Reflections on some early E-book experiments

It’s nearly 2 years since I got a Kindle, and back then I quickly started filling it with as much free stuff as possible from Amazon. I even got about halfway through Middlemarch, before I started exploring the other possibilities of the device.

First, I discovered the Amazon email service for document delivery:

You and your approved contacts can e-mail personal documents to your Kindle Keyboard through your Send-to-Kindle e-mail address. You must ensure that:

  • You have approved the sender’s e-mail address.
  • You gave the sender your Send-to-Kindle e-mail address.
  • Your document is a supported file type.

That proved pretty successful and is a free service too (as long as you use wifi, not 3G, to pick up the document). At a Repositories Support Project event in Sheffield I even suggested that a Download To My Kindle button might be a useful addition to an institutional repository. The germ of an idea!

I next discovered how to use Calibre to automate generating E-books/E-magazines from various content sources, such as online newspapers, in both Kindle’s MOBI format and in the open EPUB format (supported on most other tablet and e-book platforms).

Then I thought about making a ‘proper’ book. To save having to write one myself, I thought I’d create an anthology of short fiction. I downloaded ECUB and started harvesting some classic short stories from Project Gutenberg. The HTML versions of the stories on Gutenberg needed some work to normalise the markup across twenty files – nothing particularly difficult, though I did come to regret deciding to standardise the use of single- and double-quotation marks. The result was a little e- Short Story Anthology – potentially a completely public domain book that I could share or even try to sell online. (In fact one story that I used, and the cover image, are not public domain, but I’d run out of steam by then, and just wanted to shift my proof of concept.)

Playing with ECUB it was easy to see how an EPUB E-book was structured. Essentially it is little different from a simple website.  EPUB 2.0  was defined by three open standard specifications, the Open Publication Structure (OPS), Open Packaging Format (OPF) and Open Container Format (OCF), but at the heart of the E-book is a familiar group of HTML, CSS and image files – tightly bound together by the OCF specified structure,the OPS content specification, and the OPF XML, and zipped into a single file. (EPUB 3 introduces some differences, but is essentially the same.)

I also noticed that ECUB could easily create a Table Of Contents page automatically – just like the web CGI scripts we still sometimes write – and also that it was easy to use hyperlinks between and within the HTML files in the package. This kind of added editorial value, by the way, is noticeably absent from many of the free E-books available on Amazon and elsewhere.

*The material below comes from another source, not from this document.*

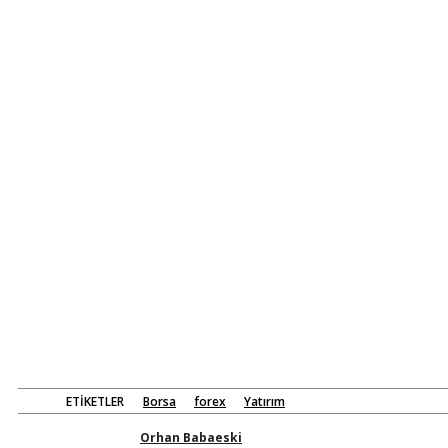
ETIKETLER
Borsa
forex
Yatırım
Orhan Babaeski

In my explorations, I also discovered that, although Calibre could convert my EPUB to an acceptable Kindle/MOBI format, some of the finer points of formatting that I had implemented with CSS in EPUB are not supported by the Kindle. For example, I’d used CSS rules to render quotation marks:

q:before { content: “\2018” ; }
q:after { content: “\2019” ; }
q q:before { content: “\201c” ; }
q q:after { content: “\201d” ; }

The reasoning behind this was the idea that it would make it easy to switch between the two common typesetting conventions – single outer/double inner quotation marks and double outer/single inner  quotation marks. But to get Kindle to render this, I’d have to revisit the original HTML files and ensure all such niceties were rendered in text or markup only. I may do that one day.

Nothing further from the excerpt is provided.